Section VI — CAUSE & EFFECT BETWEEN ADVERTISING AND RESULTS
a) General Discussion
The following support the causative role of advertising:

1. During the life of the advertising campaign, Smarties single 50g sku grew +21%, and the Smarties Facebook fan base grew from 112,727 fans to 231,736.

2. Over the course of the campaign, continuous ad tracking confirmed that branded recall to Smarties grew to 41%, more than twice the norm.

3. Ad tracking also delivered a strong proven recall response. The ad was internalized at a spontaneous level, and delivered above the expected level of intrusion. We also saw strong communication of “Blue is Back” and motivation metrics:

- "made you want to buy" 36% vs. 20% norm
- "increased your interest in the brand" 38% vs. 17%
- "made the brand seem different" 39% vs. 26%

4. 99% of YouTube viewers rated the ad very positively and Google search trends for Smarties spiked during the "Blue is Back" TV period.

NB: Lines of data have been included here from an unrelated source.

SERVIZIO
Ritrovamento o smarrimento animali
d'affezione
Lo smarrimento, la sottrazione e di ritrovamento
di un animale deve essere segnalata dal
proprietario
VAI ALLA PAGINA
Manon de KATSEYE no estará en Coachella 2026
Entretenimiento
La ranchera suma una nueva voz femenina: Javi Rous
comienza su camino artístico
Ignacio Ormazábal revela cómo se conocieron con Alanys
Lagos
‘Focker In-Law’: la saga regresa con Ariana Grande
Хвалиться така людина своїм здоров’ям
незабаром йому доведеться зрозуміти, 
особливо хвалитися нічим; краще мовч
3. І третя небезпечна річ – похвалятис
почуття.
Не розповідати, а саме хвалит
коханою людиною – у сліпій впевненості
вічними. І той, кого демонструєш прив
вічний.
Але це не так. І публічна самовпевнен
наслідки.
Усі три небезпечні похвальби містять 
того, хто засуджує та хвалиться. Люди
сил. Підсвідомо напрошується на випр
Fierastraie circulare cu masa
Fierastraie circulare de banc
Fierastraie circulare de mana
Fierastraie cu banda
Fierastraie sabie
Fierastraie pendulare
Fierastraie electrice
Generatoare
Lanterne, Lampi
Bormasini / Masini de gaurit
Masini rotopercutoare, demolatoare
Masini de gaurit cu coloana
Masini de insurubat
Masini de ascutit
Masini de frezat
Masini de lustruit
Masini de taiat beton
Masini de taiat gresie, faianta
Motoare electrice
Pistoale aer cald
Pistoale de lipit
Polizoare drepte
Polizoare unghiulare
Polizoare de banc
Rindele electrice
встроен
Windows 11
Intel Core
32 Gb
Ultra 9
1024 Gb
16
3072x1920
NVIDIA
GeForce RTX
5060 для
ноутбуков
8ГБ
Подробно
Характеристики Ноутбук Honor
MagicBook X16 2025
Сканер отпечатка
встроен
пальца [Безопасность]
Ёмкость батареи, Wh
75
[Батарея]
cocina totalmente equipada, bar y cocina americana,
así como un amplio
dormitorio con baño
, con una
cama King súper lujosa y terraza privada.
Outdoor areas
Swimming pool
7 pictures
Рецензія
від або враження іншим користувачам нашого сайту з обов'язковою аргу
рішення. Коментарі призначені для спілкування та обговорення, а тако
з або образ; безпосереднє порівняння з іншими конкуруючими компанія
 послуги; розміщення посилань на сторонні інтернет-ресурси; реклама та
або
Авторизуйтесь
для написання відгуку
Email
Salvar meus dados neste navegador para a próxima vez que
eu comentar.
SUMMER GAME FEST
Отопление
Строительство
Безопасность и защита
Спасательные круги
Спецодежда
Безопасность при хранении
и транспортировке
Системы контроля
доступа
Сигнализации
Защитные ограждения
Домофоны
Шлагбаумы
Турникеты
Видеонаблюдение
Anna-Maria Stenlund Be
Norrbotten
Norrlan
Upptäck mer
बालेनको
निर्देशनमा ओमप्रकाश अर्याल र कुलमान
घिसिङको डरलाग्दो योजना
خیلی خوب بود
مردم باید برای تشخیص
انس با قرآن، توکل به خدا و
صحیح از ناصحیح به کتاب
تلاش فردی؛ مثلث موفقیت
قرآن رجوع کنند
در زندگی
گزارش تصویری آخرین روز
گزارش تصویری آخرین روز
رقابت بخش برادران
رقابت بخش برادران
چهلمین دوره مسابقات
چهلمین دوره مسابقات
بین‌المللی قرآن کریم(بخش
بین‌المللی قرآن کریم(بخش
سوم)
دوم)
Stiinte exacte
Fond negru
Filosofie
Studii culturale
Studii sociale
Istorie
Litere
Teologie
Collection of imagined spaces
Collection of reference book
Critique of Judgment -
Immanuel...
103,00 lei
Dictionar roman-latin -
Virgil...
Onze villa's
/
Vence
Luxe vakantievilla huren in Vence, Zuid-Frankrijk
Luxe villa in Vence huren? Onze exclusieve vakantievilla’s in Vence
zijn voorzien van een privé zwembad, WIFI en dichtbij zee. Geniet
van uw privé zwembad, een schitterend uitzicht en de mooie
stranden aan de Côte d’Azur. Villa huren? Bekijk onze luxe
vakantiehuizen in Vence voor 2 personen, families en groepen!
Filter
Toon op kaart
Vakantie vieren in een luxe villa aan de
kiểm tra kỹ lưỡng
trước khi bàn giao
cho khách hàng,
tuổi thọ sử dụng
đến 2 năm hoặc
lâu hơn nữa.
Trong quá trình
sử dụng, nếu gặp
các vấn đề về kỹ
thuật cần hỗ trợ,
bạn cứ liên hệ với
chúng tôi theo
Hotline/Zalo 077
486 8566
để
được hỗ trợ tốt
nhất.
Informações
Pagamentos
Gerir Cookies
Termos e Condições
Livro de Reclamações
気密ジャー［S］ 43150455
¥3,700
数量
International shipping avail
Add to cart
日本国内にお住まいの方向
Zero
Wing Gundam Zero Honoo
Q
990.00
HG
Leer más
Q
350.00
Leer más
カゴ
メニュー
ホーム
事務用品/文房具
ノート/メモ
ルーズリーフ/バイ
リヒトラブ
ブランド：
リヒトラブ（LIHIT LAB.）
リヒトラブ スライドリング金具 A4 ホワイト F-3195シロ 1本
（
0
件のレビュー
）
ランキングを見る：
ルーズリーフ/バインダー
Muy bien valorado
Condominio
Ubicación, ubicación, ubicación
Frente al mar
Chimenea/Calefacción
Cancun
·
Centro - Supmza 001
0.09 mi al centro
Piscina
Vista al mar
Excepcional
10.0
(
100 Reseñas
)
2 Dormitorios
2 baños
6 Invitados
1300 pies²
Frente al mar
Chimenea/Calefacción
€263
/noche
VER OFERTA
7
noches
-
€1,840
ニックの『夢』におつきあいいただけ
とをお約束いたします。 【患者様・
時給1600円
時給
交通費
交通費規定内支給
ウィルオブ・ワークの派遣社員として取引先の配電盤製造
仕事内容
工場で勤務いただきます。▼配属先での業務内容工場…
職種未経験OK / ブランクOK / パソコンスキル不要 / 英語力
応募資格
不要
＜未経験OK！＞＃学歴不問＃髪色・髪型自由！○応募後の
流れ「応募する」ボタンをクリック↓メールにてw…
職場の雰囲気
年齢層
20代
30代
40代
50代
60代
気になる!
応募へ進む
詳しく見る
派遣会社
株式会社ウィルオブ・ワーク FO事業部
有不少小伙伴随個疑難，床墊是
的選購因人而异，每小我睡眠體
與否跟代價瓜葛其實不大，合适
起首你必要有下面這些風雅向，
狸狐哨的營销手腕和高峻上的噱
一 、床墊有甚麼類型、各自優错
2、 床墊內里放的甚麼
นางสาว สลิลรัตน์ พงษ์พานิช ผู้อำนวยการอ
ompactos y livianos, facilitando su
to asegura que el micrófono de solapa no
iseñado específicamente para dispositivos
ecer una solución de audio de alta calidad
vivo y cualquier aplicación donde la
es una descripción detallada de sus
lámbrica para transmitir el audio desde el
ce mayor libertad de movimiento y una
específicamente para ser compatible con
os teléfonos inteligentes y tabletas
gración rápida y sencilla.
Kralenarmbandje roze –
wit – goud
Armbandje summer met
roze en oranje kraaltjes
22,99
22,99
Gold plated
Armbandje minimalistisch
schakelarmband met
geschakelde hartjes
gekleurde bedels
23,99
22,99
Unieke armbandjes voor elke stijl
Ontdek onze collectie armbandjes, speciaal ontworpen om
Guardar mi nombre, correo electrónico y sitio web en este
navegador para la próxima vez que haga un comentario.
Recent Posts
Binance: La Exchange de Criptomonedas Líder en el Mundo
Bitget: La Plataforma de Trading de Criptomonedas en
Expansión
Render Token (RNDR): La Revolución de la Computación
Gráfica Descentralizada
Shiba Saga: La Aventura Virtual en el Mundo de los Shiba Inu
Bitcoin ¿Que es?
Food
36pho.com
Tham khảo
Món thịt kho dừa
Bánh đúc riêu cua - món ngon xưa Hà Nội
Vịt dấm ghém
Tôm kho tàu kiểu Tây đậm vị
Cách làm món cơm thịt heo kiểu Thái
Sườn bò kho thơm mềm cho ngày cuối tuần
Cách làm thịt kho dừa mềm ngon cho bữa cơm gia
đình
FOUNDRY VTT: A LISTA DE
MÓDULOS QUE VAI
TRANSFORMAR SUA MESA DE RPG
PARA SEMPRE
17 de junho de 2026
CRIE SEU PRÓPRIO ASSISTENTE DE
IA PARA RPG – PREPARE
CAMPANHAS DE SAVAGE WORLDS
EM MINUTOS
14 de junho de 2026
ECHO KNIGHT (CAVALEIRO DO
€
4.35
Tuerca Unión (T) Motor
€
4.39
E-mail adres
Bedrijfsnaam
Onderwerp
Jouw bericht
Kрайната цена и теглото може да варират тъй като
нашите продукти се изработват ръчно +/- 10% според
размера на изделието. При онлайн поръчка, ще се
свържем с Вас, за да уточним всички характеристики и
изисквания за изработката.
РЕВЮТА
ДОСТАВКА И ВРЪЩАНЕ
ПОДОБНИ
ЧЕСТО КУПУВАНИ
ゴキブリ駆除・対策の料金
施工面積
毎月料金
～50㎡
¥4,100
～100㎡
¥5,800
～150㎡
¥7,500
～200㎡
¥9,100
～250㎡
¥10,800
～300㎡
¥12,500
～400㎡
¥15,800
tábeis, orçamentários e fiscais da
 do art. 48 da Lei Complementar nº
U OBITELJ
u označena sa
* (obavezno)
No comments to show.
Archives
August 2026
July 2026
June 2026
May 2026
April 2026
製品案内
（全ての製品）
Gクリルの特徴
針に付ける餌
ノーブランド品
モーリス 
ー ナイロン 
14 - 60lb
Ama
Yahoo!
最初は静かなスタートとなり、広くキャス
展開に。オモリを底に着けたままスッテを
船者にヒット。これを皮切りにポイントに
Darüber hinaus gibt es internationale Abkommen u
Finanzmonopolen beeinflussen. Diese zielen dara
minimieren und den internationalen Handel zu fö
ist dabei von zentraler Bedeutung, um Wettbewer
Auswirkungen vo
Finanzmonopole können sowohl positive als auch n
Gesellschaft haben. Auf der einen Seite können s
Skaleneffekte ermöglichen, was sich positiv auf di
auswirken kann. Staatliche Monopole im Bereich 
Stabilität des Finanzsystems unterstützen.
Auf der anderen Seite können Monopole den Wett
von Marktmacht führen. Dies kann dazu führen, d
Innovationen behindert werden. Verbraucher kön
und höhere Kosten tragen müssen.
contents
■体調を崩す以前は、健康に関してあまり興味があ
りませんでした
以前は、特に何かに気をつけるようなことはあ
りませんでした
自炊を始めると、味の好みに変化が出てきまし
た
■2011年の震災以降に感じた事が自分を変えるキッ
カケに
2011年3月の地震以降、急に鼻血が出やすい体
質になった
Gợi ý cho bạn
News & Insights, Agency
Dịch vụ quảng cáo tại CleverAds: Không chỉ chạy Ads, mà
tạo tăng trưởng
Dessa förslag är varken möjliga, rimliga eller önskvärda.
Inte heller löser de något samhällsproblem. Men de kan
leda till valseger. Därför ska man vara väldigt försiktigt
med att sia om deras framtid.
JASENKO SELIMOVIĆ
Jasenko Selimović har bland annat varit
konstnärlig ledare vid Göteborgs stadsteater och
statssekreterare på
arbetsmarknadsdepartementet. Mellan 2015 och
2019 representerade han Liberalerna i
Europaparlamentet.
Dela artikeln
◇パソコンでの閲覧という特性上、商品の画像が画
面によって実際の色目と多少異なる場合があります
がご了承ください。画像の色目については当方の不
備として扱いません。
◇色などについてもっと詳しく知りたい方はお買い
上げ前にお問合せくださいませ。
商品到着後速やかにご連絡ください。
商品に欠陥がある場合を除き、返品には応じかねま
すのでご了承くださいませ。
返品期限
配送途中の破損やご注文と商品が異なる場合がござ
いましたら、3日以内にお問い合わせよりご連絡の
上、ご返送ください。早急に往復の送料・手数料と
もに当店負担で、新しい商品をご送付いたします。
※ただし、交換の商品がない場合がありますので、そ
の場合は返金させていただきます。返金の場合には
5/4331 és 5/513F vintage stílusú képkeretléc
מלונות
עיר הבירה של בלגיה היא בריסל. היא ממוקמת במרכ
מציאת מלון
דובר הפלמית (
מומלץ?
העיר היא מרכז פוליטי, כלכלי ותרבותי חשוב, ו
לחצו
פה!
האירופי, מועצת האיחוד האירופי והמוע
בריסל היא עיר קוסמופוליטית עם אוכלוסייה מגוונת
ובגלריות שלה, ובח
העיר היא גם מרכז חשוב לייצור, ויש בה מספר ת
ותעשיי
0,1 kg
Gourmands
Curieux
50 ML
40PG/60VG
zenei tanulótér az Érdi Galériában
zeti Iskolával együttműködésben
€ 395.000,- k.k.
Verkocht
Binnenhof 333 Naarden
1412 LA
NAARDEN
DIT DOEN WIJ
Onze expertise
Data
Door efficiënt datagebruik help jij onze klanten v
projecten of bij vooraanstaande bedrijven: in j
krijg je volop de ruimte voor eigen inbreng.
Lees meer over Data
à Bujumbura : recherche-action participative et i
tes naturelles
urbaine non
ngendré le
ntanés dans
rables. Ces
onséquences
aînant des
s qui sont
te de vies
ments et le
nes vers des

b) Excluding Other Factors
Spending Levels: The budget for this promotion, including media and production, was just under $1MM and focused on Special TV.

Pricing: There was no unusual pricing activity / discounting during this promotion.

Distribution Changes: Distribution remained the same.

Unusual Promotional Activity: "Blue is Back" was firstly designed to promote the return of blue Smarties, accompanied by an on-pack promotion that gave consumers the chance to win a MacBook Pro.

Other Potential Causes: There were no other extenuating circumstances that may have influenced the success of this campaign.